Enk heard “… …. ….. ..!” Which was fine, because all he had to communicate in response was embarassed frustration. His cousin had just thrown herself through the sky like some sort of rocket-jumping videogame character, and she did it so effortlessly. Trying not to fume, Enk reached up to stroke his second set of chelicerata-

Wait, no, he didn’t have those! He didn’t have … those things around his mouth or things around his hips or the ability to render the surface of water mirror-glass for hunting birds, or the ability to breath in water! He was just-

Hang on, one of those sounded useful.

Enk straightened up, looking at the edge of the boat, at that eerie line in the water where the swashing waves simply settled into a flatness, and rippled into nothing like they were embarassed. Innogen created patterns in her mind, patterns Enk had had to create with little rituals and scent triggers and all sorts of things he’d been dreadful at using. That was how things had been for Enk

But not for that crab person.

Stepping out, over the edge, Enk planted one foot on the surface of the water and felt his heart leap into his throat as it started to sink.

Then stop.

Hanging like in someone’s arms, Enk slowly lifted his other foot out of the boat… and stood on the surface of the water. It did not so much as ripple, wafting silently along with the motions of his feet; he lifted his feet, the water stayed concrete-still underneath him. He knew he had to be displacing it with each step. Scientifically, he had to know that. But …
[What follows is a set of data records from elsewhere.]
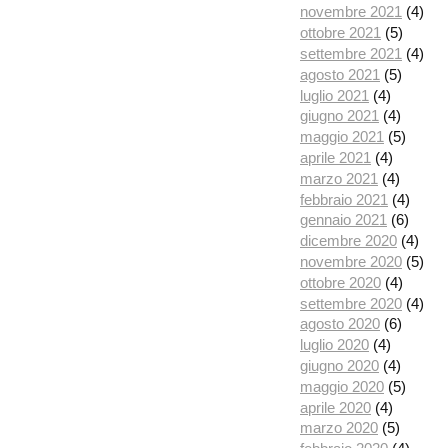
novembre 2021
(4)
ottobre 2021
(5)
settembre 2021
(4)
agosto 2021
(5)
luglio 2021
(4)
giugno 2021
(4)
maggio 2021
(5)
aprile 2021
(4)
marzo 2021
(4)
febbraio 2021
(4)
gennaio 2021
(6)
dicembre 2020
(4)
novembre 2020
(5)
ottobre 2020
(4)
settembre 2020
(4)
agosto 2020
(6)
luglio 2020
(4)
giugno 2020
(4)
maggio 2020
(5)
aprile 2020
(4)
marzo 2020
(5)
The King’s Guardian knew this spell.

Each step came with agonising concentration. Maybe more than was necessary – but to slip up once meant either a bolt from above, or worse, to slip into the depths of the ocean where who knew what his memory would throw in his face. One meter at a time, Enk stepped, slow and steady, to reach the edge of Forever where Innogen sat, looking down, inquisitive. Too worried to say anything.

“C’mon,” she said. “I found a hatch-type thing.” Grabbing Enk by his hand, she pulled him up to stand on the platform with her.

The crab-people, they from below and before, had wanted a way to walk the water, to hunt birds.

What technology they’d needed, they’d made.